Work to be completed: Collect each line of the entries that holds the string "rect".

[Bounding box prediction data]
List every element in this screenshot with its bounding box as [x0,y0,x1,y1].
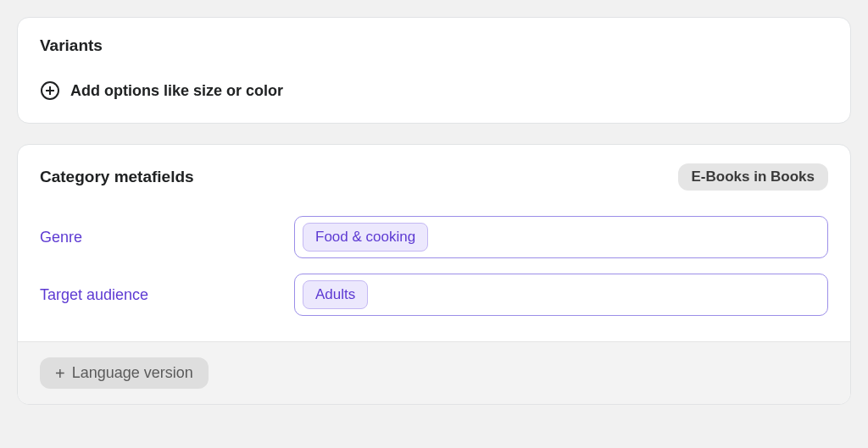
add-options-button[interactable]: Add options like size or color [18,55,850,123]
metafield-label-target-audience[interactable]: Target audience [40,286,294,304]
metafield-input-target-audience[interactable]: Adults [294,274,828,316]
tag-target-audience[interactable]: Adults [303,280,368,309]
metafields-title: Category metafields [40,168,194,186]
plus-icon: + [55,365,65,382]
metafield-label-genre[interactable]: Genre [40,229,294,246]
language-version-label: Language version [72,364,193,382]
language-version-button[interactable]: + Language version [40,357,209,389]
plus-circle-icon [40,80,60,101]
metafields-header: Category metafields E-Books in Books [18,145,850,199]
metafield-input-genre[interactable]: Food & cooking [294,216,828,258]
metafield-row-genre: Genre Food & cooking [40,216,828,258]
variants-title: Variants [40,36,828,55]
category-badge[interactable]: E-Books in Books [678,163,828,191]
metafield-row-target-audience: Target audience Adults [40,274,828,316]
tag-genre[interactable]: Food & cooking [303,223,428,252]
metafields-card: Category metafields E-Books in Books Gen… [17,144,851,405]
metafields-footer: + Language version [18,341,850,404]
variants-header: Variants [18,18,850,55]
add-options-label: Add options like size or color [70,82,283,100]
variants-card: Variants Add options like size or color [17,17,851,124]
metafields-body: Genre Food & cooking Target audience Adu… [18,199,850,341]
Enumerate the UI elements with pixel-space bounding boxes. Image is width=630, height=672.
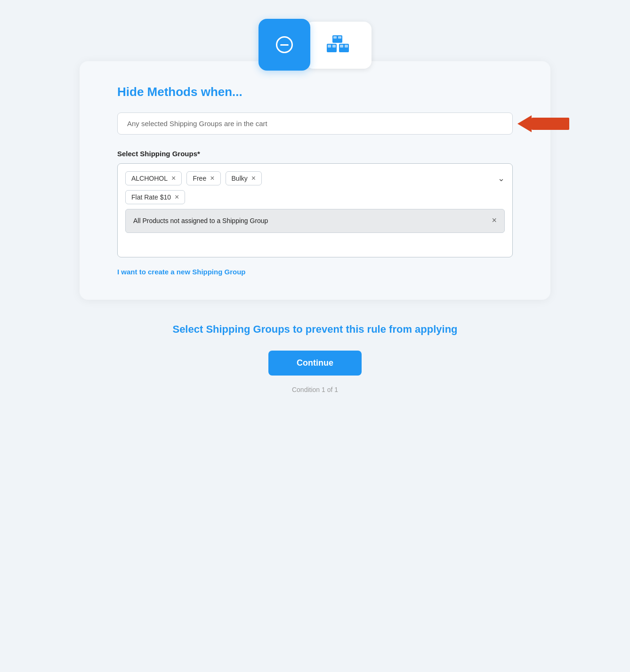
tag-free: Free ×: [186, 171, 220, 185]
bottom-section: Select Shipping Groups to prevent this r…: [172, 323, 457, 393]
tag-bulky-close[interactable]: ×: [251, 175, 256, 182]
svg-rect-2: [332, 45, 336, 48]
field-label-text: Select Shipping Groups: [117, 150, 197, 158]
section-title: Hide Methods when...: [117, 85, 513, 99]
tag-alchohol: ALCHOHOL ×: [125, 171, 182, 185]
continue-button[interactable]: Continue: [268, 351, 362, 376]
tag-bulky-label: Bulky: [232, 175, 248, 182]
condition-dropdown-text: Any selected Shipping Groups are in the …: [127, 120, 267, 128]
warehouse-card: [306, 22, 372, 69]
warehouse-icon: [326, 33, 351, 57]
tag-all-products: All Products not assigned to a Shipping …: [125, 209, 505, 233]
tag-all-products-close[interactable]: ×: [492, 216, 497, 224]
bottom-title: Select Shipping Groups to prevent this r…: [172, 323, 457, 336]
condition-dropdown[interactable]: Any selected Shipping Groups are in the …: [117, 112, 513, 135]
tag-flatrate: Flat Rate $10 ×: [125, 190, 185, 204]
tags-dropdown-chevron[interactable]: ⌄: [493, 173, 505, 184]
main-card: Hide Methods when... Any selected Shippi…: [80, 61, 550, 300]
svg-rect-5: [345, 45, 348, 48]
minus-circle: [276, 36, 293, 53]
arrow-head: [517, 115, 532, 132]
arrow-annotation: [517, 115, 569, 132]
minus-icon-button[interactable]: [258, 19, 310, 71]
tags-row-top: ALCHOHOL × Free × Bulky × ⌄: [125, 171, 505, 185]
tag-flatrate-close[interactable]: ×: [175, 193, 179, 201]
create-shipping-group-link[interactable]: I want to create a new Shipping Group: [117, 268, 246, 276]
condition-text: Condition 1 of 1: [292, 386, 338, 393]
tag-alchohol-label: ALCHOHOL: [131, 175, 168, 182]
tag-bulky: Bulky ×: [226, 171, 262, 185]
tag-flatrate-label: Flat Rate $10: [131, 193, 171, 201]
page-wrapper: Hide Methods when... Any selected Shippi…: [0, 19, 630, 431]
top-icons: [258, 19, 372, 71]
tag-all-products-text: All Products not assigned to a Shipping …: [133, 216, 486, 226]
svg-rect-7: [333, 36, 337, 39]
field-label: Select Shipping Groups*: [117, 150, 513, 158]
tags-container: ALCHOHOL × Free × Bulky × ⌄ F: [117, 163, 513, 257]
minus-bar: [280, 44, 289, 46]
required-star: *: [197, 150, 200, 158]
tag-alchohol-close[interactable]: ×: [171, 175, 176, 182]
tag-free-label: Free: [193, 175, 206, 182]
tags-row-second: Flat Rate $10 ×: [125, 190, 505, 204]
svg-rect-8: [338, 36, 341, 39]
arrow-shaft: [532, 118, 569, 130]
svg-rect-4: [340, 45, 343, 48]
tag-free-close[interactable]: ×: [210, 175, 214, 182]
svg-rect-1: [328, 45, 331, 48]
...
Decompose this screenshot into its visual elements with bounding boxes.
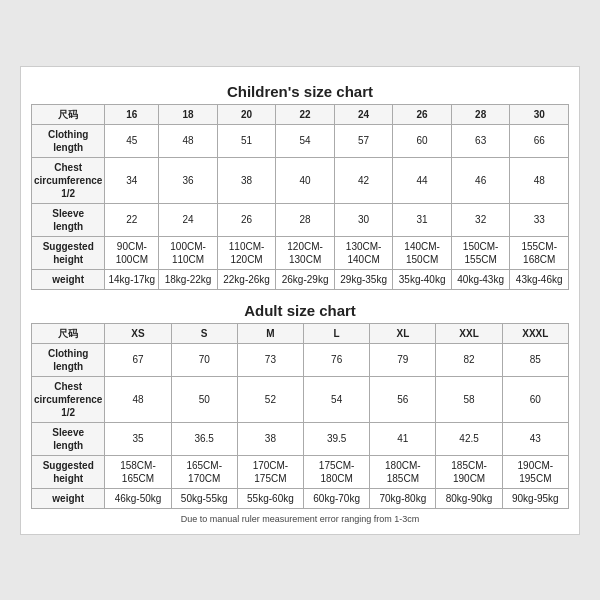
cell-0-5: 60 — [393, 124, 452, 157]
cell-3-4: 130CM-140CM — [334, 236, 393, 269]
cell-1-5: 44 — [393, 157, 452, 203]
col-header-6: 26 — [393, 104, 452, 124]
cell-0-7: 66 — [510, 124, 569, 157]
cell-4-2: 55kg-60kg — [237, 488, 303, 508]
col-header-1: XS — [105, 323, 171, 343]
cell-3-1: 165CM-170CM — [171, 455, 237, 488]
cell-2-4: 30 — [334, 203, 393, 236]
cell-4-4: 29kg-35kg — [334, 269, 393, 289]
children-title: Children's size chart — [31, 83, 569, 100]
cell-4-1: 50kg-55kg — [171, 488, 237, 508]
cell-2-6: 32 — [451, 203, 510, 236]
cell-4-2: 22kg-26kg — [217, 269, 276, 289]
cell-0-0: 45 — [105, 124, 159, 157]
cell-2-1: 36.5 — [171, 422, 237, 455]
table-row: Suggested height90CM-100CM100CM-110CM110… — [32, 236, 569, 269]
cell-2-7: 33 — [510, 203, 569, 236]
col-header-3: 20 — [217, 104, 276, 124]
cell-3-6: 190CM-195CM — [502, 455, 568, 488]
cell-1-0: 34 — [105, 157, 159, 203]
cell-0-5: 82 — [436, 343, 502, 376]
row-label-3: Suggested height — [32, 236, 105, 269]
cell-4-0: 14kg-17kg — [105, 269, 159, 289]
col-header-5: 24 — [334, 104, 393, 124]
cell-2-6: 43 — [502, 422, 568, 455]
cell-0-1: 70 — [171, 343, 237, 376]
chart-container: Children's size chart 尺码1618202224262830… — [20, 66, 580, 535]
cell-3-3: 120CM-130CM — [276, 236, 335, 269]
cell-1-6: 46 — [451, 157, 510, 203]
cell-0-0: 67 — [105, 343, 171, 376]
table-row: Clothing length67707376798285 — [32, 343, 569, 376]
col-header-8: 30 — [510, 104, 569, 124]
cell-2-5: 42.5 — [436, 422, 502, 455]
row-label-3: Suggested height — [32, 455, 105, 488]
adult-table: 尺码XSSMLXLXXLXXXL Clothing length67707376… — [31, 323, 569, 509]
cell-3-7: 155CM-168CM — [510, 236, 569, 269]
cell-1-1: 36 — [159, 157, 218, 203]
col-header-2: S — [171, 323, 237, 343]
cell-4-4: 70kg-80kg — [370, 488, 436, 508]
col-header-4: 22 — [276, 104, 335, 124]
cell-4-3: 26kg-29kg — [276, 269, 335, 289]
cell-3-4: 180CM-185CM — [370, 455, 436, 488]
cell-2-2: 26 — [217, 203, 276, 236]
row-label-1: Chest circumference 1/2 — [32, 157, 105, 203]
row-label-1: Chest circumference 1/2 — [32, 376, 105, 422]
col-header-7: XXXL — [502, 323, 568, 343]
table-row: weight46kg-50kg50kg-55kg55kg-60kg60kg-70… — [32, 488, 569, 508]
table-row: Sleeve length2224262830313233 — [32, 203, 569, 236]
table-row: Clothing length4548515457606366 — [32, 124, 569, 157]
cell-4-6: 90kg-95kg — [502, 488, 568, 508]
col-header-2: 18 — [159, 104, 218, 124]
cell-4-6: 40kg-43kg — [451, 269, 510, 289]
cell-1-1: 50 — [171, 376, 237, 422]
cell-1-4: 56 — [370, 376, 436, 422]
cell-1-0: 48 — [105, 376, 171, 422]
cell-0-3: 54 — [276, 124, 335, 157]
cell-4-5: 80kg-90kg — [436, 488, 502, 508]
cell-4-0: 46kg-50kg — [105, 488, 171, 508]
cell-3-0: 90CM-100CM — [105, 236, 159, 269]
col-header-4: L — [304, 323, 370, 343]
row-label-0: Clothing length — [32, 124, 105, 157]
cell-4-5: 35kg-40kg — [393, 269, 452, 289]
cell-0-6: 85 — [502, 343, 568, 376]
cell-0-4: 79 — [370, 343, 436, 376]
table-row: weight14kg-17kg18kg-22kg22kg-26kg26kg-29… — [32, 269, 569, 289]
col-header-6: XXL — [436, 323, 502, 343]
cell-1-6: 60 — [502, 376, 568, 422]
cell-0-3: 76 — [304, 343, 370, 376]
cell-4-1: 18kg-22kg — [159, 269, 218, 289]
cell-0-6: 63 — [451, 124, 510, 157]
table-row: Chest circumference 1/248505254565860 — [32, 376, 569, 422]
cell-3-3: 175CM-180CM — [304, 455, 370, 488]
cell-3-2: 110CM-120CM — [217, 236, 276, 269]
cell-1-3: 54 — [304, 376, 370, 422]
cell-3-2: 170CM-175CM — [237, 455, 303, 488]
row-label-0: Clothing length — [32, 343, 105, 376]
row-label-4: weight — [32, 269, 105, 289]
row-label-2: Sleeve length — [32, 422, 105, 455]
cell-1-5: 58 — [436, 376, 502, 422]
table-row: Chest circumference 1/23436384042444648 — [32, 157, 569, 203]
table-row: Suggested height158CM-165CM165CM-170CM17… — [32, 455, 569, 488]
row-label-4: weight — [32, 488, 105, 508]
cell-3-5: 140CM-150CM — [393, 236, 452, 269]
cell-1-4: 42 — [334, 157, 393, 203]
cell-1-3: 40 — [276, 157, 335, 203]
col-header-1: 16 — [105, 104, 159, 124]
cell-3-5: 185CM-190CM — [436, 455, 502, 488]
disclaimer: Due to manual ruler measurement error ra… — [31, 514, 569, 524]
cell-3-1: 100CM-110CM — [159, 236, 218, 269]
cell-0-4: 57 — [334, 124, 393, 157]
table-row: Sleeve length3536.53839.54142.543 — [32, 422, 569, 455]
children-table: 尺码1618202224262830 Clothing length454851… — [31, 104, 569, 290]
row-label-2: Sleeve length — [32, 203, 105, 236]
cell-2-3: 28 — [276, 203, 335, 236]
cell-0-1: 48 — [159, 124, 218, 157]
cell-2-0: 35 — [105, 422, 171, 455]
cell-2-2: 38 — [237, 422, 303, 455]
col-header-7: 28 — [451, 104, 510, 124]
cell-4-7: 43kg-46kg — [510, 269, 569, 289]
* * *
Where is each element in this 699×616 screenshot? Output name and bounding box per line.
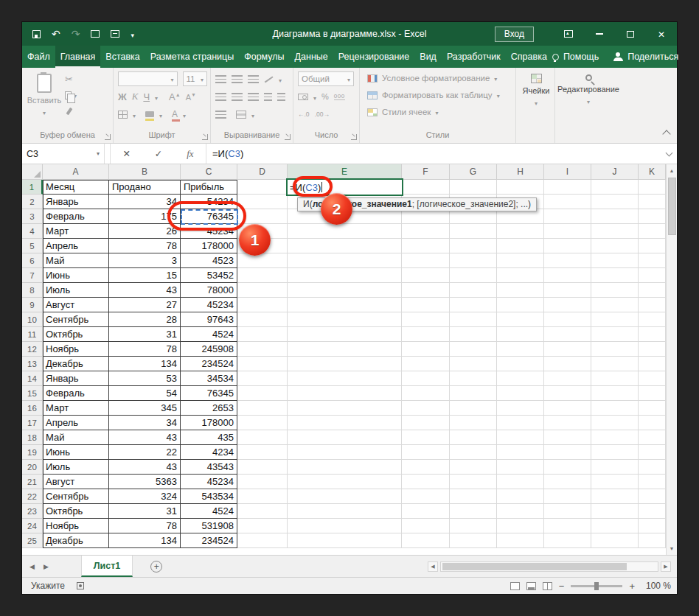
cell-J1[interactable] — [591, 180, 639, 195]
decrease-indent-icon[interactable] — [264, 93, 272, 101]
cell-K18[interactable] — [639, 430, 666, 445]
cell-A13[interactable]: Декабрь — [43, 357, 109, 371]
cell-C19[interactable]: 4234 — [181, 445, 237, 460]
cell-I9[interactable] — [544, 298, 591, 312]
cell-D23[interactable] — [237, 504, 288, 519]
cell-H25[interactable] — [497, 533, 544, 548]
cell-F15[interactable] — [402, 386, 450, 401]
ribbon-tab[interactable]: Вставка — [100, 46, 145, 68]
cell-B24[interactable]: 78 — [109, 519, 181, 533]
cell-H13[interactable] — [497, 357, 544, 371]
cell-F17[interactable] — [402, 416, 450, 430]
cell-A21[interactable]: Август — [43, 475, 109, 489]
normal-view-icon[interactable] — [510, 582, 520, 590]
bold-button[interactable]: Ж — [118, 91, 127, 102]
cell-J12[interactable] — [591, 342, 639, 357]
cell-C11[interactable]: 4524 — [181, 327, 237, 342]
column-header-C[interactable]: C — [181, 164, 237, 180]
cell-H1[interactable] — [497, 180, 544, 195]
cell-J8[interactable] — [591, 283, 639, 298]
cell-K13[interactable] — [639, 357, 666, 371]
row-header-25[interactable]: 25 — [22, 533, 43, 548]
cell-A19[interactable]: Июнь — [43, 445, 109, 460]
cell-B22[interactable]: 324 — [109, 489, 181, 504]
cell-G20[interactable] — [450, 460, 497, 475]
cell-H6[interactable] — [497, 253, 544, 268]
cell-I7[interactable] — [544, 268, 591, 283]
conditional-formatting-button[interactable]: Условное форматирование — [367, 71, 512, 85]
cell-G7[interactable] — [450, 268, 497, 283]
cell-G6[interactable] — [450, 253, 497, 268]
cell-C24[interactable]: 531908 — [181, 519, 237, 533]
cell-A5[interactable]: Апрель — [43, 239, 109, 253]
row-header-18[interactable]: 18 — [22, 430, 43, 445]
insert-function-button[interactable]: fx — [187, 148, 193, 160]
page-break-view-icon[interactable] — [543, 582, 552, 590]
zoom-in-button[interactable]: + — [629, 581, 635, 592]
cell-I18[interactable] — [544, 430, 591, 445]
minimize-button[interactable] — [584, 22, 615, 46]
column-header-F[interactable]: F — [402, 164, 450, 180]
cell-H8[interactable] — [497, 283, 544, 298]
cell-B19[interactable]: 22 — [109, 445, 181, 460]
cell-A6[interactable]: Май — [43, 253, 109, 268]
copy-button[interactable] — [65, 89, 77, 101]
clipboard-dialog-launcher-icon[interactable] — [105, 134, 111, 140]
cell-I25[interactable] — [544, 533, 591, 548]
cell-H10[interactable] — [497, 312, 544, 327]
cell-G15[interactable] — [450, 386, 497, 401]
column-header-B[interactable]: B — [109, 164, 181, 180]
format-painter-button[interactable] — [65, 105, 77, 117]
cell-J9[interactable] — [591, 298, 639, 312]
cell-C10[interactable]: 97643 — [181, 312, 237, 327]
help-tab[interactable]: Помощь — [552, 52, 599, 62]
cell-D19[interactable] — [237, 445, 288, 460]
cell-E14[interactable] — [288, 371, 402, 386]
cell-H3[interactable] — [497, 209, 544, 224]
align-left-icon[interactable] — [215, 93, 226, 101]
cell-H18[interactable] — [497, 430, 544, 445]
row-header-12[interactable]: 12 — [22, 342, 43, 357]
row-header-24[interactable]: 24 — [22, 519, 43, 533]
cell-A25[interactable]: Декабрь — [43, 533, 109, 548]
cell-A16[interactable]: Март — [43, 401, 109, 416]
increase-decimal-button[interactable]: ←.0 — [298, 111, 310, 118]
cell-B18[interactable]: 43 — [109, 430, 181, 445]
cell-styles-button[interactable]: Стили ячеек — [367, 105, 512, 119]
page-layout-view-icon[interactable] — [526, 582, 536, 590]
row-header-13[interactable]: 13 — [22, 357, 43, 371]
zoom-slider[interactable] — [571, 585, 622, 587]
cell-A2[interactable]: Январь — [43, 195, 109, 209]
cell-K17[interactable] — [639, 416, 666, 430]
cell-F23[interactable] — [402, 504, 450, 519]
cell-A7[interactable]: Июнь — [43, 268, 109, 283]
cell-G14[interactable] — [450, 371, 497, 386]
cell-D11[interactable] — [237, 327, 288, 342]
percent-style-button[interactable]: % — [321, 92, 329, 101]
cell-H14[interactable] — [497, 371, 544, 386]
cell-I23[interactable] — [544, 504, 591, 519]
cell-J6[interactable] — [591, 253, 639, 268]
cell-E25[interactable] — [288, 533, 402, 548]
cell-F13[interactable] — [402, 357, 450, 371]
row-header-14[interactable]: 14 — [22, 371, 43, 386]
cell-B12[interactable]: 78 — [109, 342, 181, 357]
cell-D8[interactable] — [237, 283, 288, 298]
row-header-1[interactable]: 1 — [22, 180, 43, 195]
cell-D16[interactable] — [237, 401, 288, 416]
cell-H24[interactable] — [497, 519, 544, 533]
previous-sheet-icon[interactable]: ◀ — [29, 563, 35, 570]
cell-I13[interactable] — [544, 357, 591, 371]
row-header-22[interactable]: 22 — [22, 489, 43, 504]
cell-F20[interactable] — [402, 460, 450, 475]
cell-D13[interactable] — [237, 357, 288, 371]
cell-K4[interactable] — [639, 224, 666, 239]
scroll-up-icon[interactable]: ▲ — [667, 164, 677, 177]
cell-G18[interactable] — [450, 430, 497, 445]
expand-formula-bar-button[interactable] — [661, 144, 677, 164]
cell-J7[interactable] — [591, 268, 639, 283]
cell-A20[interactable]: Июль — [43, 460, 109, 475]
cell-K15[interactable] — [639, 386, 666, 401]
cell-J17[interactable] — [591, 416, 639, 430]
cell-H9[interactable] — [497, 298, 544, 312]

Solution:
svg-rect-2: [332, 45, 336, 48]
svg-rect-5: [345, 45, 348, 48]
svg-rect-7: [333, 36, 337, 39]
svg-rect-8: [338, 36, 341, 39]
svg-rect-4: [340, 45, 343, 48]
svg-rect-1: [328, 45, 331, 48]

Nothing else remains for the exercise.